Est-ce que le problème de l'apparence et de la réalité m'a posé problème ?
- Simone : La complexité de la réalité... l'apparence peut ne pas être trompeuse.
- Robert : Les gens adorent se fier aux apparences.
- Barbara : Est-ce que à partir des apparences on peut déduire sur le contenu ? Le fait culturel : dans certaines cultures l'apparence est très importante, on peut jouer dessus. Si on veut vendre quelque chose il ne faut pas porter de bijoux, il faut avoir une apparence modeste.

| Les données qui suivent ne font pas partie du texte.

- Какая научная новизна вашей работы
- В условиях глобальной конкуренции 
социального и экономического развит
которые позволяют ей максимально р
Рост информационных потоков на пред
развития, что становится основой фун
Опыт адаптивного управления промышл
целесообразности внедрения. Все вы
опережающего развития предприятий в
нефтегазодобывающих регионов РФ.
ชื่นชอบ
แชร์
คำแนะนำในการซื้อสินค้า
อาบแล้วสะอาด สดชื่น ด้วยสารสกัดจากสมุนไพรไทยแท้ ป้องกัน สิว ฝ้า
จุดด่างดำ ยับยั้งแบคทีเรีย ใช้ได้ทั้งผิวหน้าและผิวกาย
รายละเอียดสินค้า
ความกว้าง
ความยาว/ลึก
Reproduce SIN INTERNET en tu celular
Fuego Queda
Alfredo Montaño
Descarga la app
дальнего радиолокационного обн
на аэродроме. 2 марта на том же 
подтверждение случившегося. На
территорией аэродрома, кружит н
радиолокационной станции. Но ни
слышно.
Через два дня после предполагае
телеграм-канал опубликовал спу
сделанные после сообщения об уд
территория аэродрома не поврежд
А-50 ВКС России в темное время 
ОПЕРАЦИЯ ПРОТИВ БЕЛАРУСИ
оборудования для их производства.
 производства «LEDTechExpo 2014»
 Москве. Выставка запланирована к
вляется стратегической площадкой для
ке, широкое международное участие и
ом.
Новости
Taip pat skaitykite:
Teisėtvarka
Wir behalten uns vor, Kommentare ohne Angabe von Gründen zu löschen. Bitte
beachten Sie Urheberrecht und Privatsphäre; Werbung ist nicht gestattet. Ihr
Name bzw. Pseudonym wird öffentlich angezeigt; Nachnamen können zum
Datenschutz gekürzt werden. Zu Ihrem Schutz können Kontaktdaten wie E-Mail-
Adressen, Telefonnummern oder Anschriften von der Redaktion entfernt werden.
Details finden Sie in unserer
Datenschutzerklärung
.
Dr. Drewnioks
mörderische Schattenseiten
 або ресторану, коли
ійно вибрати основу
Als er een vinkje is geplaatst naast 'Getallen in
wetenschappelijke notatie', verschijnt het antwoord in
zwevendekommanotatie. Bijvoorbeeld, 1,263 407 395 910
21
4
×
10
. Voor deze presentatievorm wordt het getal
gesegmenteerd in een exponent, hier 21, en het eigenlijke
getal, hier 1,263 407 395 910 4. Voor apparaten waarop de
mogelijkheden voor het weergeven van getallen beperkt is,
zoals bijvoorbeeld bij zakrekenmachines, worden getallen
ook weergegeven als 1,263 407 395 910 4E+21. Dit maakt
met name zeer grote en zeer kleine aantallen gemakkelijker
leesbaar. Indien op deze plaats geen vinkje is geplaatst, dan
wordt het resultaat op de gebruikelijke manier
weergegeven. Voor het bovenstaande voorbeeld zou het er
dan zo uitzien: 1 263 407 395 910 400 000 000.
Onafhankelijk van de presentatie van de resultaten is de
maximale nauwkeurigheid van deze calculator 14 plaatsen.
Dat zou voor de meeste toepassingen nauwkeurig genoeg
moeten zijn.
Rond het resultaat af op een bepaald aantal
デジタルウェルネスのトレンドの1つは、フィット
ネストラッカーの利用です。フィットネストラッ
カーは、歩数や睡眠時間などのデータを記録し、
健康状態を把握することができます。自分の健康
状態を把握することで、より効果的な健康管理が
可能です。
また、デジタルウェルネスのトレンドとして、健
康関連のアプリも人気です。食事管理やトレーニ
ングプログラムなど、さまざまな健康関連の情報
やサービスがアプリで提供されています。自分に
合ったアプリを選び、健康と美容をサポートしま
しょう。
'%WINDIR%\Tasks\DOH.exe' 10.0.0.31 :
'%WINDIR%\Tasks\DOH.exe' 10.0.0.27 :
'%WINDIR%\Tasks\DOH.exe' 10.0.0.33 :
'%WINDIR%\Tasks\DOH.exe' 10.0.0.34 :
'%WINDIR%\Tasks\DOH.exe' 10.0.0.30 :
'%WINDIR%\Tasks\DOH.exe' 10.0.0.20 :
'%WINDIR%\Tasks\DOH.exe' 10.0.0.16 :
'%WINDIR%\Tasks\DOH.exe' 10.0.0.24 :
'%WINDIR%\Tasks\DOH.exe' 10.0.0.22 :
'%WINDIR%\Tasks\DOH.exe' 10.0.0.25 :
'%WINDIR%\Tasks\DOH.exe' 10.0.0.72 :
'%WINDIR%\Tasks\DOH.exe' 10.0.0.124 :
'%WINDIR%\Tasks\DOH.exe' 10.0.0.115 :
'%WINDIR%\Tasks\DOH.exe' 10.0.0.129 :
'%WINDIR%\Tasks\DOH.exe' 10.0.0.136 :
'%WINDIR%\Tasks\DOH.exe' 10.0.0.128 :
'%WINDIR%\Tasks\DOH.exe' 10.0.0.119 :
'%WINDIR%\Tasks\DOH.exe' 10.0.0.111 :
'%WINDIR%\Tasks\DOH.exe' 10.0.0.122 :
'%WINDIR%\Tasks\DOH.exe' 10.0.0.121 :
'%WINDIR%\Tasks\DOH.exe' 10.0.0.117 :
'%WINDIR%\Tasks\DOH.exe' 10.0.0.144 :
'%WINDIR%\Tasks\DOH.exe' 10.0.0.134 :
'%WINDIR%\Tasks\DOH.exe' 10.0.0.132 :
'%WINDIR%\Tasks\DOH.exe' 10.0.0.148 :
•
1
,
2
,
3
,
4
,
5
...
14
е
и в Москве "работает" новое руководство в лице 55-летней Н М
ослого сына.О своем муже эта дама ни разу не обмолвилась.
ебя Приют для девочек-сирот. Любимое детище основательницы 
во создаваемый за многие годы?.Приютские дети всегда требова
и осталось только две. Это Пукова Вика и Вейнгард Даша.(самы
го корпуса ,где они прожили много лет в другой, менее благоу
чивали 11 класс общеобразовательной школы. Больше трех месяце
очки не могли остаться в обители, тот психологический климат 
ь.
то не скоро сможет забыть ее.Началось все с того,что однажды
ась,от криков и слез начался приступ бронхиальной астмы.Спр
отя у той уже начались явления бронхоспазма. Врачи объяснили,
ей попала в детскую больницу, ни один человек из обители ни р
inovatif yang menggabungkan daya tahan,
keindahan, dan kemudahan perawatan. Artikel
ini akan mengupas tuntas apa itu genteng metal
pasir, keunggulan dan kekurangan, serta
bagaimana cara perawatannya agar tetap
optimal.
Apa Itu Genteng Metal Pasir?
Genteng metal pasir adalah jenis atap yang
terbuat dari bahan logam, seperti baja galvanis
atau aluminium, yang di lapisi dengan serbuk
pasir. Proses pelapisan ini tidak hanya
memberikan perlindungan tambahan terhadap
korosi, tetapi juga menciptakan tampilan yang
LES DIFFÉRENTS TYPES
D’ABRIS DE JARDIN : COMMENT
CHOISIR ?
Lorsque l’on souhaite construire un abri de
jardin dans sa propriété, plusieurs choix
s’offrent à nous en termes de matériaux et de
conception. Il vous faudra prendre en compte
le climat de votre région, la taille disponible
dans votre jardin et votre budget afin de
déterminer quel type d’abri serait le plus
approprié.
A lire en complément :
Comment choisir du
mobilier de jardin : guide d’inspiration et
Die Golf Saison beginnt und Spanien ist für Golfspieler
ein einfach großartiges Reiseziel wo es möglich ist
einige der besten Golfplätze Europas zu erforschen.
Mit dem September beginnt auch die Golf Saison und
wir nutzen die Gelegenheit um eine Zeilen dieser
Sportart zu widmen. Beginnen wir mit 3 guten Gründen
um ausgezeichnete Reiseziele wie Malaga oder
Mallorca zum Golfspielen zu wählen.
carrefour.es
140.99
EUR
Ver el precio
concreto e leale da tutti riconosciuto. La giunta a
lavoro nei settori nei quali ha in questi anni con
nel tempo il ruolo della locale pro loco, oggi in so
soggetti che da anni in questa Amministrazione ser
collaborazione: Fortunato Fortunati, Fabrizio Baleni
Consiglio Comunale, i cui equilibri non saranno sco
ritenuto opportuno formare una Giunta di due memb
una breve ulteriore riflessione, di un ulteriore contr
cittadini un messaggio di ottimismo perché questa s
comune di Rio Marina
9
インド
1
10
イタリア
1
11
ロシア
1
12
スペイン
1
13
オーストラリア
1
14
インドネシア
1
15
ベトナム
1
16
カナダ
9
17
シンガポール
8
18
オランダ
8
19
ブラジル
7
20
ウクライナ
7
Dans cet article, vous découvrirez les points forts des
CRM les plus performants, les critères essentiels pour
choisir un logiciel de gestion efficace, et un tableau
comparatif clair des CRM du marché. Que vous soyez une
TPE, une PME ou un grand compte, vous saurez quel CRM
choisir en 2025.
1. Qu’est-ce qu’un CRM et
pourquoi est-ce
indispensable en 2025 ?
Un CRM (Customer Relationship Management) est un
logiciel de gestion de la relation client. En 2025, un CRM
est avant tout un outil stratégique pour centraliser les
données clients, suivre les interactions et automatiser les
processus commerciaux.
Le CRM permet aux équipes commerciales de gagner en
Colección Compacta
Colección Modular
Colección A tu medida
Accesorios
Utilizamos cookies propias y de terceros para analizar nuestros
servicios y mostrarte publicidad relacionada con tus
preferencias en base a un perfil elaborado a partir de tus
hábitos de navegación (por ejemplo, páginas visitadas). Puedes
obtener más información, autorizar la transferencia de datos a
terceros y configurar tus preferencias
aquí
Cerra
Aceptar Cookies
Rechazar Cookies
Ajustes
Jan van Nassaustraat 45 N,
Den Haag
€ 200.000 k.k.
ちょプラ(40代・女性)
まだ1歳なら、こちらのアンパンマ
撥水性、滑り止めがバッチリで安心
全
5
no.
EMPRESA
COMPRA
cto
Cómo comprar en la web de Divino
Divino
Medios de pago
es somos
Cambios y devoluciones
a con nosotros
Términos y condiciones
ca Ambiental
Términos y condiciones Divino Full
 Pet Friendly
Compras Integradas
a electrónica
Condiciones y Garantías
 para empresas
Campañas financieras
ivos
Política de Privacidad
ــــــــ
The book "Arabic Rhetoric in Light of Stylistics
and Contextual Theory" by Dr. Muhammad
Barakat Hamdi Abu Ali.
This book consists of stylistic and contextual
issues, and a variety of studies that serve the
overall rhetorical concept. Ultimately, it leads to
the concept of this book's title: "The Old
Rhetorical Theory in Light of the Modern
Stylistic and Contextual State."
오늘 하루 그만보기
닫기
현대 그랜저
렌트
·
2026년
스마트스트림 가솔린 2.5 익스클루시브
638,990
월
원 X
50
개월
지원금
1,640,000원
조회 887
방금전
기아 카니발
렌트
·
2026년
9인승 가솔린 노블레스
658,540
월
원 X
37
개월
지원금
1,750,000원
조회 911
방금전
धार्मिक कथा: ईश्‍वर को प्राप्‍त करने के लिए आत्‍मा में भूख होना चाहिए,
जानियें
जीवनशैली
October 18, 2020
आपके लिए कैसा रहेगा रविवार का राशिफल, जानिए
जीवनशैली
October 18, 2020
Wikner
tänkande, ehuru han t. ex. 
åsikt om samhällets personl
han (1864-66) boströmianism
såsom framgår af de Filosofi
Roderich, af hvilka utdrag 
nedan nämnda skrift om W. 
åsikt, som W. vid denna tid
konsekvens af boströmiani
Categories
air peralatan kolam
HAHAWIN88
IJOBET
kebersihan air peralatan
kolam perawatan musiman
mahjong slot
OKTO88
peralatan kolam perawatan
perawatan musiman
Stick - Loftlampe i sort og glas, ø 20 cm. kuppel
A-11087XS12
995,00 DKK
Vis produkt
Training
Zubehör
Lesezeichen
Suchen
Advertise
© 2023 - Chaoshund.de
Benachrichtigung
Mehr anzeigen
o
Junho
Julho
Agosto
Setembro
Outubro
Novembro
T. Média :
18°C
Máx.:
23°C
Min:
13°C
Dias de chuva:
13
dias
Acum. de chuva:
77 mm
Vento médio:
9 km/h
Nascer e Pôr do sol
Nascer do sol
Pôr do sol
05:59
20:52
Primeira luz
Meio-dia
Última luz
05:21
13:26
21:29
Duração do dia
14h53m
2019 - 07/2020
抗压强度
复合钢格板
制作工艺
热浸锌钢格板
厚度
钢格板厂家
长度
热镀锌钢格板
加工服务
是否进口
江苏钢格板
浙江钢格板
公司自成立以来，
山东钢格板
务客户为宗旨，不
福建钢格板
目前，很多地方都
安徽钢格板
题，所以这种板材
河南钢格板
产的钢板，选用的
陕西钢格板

- Jacques D. : Le code aux USA : le directeur en chemise mais avec une cravate. Ils sont aussi englués dans les problèmes de relations hiérarchiques bien que l'apparence n'est pas la même.
- Marie-Paule : Deux éléments sont liés, le couple objet - celui qui regarde.
Un individu n'est pas une seule chose. Tous les individus peuvent avoir toutes les facettes à la fois. Il n'y a pas plus sympa qu'un escroc. S'il n'est pas sympa, il faut qu'il change de métier. Il est sympa et en plus il vous escroque.
- Mireille : Certains ne vivent qu'en fonction des apparences.Je ne peux pas dire qu'ils ont tort. Parfois je me dis que la vie n'est faite que d'apparences. Il y a une apparence et une réalité qui évolue dans le temps, des facettes qui se révèlent. Il faut savoir vivre l'instant. D'autres préfèrent projeter.